J’ai eu la chance de recevoir via Playstation France le jeu Rise of the Ronin plusieurs jours avant sa sortie. C’est clairement une licence que j’attendais car elle aborde un thème que j’apprécie énormément : le Japon féodal. Vous connaissez certainement Ghost of Tsushima, clairement l’un de mes coups de cœur de ces dernières années. Difficile de ne pas le comparer avec ce dernier d’ailleurs même s’il existe évidemment de nombreuses différences tant sur le fond que sur la forme.
À travers Rise of the Ronin nous allons plonger dans les années 1850, pendant la période Bakumatsu, fin du shogunat, une période importante pour le pays qui comment à se moderniser et s’industrialiser. À la fois une période avec de nombreux progrès mais aussi de nombreux troubles.
Rise of the Ronin : une plongée dans le Japon féodal
Nous allons incarner un guerrier, un samurai, personnalisable complétement, c’est d’ailleurs un peu votre première mission. Le choix est vaste, vous allez pouvoir tout modifier ou presque et pourtant de mon côté je suis resté sur quelque chose de très très classique. Comme quoi, avoir du choix n’est pas toujours utile parfois. Votre objectif ? Retrouver une personne qui vous est chère… à travers un énorme monde ouvert ou les quêtes et les missions ne manquent pas.
Si vous avez joué à Ghost of Tsushima, ce monde ouvert ne va pas totalement vous dépayser, c’est dans un esprit similaire. Cependant, visuellement, j’ai trouvé le jeu Rise of the Ronin en dessous de son concurrent direct, ce qui est assez dommage pour un jeu datant de plusieurs années déjà. On y retrouve pas mal de clipping (apparition au fur et à mesure d’éléments, de textures…) et c’est bien dommage car parfois le jeu propose vraiment une très belle ambiance.
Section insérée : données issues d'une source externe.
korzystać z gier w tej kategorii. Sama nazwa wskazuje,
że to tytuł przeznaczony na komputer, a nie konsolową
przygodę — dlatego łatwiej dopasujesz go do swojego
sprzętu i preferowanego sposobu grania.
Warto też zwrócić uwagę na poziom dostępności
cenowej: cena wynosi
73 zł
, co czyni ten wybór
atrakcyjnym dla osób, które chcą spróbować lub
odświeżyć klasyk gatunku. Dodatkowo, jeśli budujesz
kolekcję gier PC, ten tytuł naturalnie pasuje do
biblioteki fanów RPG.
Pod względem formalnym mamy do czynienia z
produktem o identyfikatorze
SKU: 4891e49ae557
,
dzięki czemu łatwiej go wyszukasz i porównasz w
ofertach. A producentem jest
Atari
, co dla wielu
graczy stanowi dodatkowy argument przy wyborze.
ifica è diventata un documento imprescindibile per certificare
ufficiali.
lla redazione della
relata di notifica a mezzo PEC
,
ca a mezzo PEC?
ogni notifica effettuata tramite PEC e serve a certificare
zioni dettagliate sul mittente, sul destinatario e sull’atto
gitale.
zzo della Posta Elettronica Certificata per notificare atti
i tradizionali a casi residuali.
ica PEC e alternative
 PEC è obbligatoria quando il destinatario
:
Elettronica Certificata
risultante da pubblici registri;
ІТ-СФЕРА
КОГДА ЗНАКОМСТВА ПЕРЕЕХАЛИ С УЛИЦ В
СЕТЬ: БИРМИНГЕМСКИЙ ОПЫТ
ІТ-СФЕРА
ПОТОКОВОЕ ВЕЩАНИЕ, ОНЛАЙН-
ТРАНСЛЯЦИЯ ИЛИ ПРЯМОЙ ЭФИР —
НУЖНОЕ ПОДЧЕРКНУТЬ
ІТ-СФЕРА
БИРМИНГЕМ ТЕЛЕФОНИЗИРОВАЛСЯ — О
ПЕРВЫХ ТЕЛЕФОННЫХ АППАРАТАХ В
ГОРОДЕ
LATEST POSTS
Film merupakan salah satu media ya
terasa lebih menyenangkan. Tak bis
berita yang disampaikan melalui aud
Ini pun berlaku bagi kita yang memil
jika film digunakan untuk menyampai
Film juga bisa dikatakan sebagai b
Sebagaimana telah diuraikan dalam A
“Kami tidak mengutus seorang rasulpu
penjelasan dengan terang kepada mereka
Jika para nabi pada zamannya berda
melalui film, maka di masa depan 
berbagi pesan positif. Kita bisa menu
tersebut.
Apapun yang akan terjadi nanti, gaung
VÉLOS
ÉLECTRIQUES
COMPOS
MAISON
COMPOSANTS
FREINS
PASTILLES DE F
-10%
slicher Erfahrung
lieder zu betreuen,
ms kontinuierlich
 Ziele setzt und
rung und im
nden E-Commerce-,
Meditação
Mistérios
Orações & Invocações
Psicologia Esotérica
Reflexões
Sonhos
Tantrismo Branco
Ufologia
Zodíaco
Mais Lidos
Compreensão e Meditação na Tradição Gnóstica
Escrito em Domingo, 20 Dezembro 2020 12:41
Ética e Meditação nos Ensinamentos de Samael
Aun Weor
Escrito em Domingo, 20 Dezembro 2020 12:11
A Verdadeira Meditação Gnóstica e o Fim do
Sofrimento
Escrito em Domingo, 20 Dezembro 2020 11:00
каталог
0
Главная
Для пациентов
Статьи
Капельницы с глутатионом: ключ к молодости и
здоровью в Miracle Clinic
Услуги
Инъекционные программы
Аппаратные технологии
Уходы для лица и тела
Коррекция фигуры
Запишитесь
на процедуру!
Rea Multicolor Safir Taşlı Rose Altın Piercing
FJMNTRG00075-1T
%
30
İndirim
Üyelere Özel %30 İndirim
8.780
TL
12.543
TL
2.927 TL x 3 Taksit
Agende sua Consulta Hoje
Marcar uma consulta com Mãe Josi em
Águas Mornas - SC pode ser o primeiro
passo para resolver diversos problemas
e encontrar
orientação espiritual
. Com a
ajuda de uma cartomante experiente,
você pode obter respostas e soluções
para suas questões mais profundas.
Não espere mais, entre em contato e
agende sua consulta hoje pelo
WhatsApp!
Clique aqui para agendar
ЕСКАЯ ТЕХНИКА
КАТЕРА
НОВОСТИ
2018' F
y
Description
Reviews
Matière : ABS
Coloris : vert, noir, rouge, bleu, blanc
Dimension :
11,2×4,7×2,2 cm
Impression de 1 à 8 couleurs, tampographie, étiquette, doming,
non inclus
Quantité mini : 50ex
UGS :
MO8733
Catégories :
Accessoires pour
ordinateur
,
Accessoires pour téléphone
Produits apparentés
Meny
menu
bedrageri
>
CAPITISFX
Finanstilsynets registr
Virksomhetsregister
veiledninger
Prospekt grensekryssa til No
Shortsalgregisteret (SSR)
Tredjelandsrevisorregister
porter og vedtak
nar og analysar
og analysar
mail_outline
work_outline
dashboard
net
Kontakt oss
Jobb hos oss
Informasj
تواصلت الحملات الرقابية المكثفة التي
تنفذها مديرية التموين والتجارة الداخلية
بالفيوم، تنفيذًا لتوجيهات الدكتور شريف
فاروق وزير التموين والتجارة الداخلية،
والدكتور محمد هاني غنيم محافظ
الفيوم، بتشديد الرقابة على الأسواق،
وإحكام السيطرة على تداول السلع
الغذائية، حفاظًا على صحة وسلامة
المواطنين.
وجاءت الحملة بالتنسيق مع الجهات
Que ce soit via des jeux de lumière, via des scènes ou via des paysages. Ce n’est pas catastrophique soyons bien clair, mais c’est pas une claque graphique en soit et sur PS5, sur cette fameuse génération et à travers une nouvelle licence disponible en 2024 nous attendons bien mieux.
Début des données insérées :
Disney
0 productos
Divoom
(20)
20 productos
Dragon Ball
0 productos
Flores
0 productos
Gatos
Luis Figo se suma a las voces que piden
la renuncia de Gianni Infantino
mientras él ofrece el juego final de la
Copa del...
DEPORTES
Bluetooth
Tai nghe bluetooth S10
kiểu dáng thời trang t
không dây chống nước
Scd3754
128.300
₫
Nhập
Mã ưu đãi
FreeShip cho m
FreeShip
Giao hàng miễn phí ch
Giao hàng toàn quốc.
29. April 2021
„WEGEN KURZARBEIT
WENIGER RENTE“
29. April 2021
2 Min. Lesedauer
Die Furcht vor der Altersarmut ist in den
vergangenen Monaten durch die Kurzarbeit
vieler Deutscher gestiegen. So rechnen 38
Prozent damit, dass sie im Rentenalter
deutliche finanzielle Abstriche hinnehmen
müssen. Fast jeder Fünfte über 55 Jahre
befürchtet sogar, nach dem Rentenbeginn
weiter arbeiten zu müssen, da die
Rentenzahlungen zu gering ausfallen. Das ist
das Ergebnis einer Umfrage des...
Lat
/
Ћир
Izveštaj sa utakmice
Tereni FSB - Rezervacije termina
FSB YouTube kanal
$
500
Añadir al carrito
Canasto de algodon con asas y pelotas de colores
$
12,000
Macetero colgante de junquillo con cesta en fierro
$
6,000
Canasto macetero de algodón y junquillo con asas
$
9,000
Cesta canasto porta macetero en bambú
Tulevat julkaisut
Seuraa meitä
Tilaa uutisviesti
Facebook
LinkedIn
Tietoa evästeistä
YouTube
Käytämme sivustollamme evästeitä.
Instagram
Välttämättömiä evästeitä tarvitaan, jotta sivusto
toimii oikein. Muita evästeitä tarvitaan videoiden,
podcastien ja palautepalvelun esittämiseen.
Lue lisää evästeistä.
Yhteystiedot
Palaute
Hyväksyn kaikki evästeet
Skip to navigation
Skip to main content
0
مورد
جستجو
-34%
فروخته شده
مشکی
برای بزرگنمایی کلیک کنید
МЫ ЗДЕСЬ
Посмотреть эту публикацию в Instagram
Seul ? Pas vraiment ! À vous de réaliser vos propres alliances
Ce monde ouvert vous laisse de nombreuses possibilités. Vous pouvez tout simplement voyager (à cheval, a pied ou planer même via un planeur rapidement disponible) et découvrir des villages, des endroits par vous-mêmes. Vous avez par exemple la possibilité de libérer des villages : acquérir donc de nouvelles compétences, de nouveaux matériaux ect… Mais évidemment vous avez aussi de nombreuses missions principales et secondaires durant lesquelles vous allez devoir faire des choix qui vont influencer le futur de votre jeu. C’est un élément fort et positif à mes yeux.

La possibilité de jouer en coop est un réel point fort !
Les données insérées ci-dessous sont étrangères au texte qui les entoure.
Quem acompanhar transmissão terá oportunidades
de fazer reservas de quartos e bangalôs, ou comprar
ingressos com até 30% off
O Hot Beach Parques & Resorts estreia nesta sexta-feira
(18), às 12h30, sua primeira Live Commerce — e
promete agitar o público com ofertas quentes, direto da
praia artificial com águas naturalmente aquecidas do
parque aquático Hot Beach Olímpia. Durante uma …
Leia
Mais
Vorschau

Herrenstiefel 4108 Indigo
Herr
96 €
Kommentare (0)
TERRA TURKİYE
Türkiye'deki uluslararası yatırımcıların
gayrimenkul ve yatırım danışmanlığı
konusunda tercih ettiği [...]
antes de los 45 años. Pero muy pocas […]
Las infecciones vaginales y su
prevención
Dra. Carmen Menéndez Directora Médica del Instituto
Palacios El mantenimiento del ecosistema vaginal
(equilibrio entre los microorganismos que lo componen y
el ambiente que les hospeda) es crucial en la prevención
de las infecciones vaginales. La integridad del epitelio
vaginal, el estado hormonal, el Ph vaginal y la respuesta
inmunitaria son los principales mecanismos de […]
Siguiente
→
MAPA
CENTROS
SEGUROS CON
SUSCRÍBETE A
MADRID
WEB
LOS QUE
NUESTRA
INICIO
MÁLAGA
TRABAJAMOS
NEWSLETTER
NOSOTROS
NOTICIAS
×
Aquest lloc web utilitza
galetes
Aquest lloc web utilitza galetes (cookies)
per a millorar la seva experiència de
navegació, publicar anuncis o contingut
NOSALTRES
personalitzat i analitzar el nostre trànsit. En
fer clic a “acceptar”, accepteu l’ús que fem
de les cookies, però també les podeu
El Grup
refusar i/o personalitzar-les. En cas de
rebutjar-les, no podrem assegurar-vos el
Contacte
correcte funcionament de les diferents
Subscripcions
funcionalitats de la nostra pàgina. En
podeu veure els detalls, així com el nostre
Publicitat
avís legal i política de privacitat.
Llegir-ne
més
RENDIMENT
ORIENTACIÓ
L’une des grosses forces aussi de ce gameplay c’est le système de coopération ! Car oui, vous allez pouvoir réaliser certaines missions à plusieurs, que ce soit via des personnages que vous allez rencontrer et avec qui vous allez vous lier (ou non) d’amitié mais aussi avec vos potes possédant le jeu. Ça, je trouve que c’est un excellent point fort ! J’aime toujours autant jouer avec des potes en ligne, ça donne d’autres sensations.

Rise of the Ronin est un action-RPG qui vous occupera durant de longues heures
Difficile de s’arrêter quand un jeu est aussi inspirant, mais je pense déjà avoir été trop long. Pourtant Rise of the Ronin est une belle découverte ! J’y ai passé quelques heures et je compte bien continuer. J’ai hâte de jouer en coopération avec certains potes afin d’y prendre encore plus de plaisir. C’est une belle nouveauté, c’est peut être un moins grand coup de cœur que Ghost of Tsushima qui reste à mes yeux le graal et un jeu plus accessible pas forcement concernant la difficulté mais plutôt dans l’ensemble. On se retrouve ici avec un jeu très RPG, très complet, très dense, avec différents niveaux de lecture. Vous allez pouvoir y passer des heures, de nombreuses heures et c’est finalement l’un des points forts du jeu ! Un point parmi de nombreux autres. Que ce soit le scénario, l’ambiance, la bande son, le nombre de personnages principaux et secondaires… C’est une belle découverte et je vous invite à participer à cette nouvelle aventure. Ma note : 15/20.